Un país que está muy lejos de la caricatura que se nos presenta estos días donde, según la interpretación de ciertos tribuletes, no ha habido otra “intelectualidad” que los antecesores de Dugin. Olvidan la labor modernizadora de Pedro el Grande o de la ilustrada Catalina II; Lemonosov; los constitucionalistas de 1825 (los decembristas); las élites del XIX que recibieron con fervor el darwinismo o ideologías políticas progresistas, como el anarquismo o el marxismo; la apertura científica e intelectual de los años posteriores a 1917,…Es cierto que durante siglos todas esas propuestas occidentalizadoras se han tenido que batirse el cobre con el anticosmopolitismo, azuzado en repetidas ocasiones por la Iglesia ortodoxa. Pero enfrentamientos semejantes los han vivido la mayoría de las naciones europeas (recordemos nuestros carlistones), aunque cabe reconocer que han sido especialmente agudos en Rusia, hasta el día de hoy. Un testimonio artístico puntual es la gran ópera de Modest Musorgski Jovanschina, siendo el propio compositor un ferviente nacionalista en el campo musical.
En el momento de la caída del socialismo real, se cometió con Rusia una injusticia que recuerda la humillación de Alemania en 1919. De entrada, se la consideró como única responsable de todo lo que se echaba en cara a la extinta Unión Soviética, como si las demás repúblicas no hubieran contribuido a la formación de la nomenklatura que gobernó la URSS (Stalin y Beria eran georgianos; Jruschev, ucraniano; Mikoyan, armenio). En lugar de apostar por la transición gradual que pretendía Gorbachov, Occidente lo hizo por la cleptocracia puesta en pie por Yeltsin. No hay que olvidar que la desastrosa gestión de ese personaje al frente de la Federación rusa, que redujo a la indigencia a millones de ciudadanos, propició que Putin fuera acogido en términos mesiánicos.

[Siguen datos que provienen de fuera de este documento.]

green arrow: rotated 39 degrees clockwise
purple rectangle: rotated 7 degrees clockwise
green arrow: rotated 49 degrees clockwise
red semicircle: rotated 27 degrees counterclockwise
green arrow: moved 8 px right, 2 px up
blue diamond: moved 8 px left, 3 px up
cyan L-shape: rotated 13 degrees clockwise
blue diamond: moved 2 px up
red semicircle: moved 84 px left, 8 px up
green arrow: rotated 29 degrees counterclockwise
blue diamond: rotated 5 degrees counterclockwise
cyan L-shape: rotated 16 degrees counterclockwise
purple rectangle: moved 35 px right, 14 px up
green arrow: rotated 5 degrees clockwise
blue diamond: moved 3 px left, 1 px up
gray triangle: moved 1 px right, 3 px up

Yeltsin fue presidente de la república hasta 2000, cohabitando (1999-2000) con Putin como primer ministro. La primera oleada de ingresos de países del antiguo pacto de Varsovia en la OTAN, se registró ya en 1999 (Hungría, Polonia, República Checa). ¿Deberíamos concluir quizá que se tuvo una visión premonitoria de lo que significaría la llegada de Putin a la presidencia? Por otro lado hay suficiente material desclasificado que demuestra que, en 1990, EEUU y la todavía URSS habían llegado a un acuerdo de principio para que dicha alianza militar no fuera más allá de la Alemania unificada. Y en relación a este país, cabe también recordar que con la ampliación del atlantismo hacia el este, no fue la primera vez en que se optó por una solución agresiva, en lugar de crear una zona de distensión. En marzo de 1952 se rechazó la posibilidad de acabar con la división alemana, a cambio de su neutralidad (la llamada “nota de Stalin”). Solución que, sabiamente, se adoptó para Austria en 1955.
O apostar por una Europa “del Atlántico a los Urales” o seguir tratando a Rusia como apestada
Lo hecho, hecho está, y ahora pagamos sus consecuencias. La mirada crítica hacia ese pasado, no significa ni mucho menos exculpar a Putin. Pero hay que ir pensando en el día después, en el que solo se plantean dos soluciones: o apostar por una Europa “del Atlántico a los Urales”, como defendió de Gaulle, por ejemplo; o seguir tratando a Rusia como apestada. Es decir, seguir conllevando (por utilizar un conocido término orteguiano) con el “problema” ruso; conllevable en términos termonucleares. Y la opción que la UE pudiera adoptar, si por una vez es capaz de hacerlo de forma autónoma, tendría mucha influencia para que pudiera culminar en Rusia la ya larga lucha contra el aislamiento cultural y político. De otra manera quizá nos arriesguemos a que Kaliningrado (Könisberg, la ciudad de Kant) sea el límite occidental de un gran conglomerado euroasiático, controlado desde Beijing.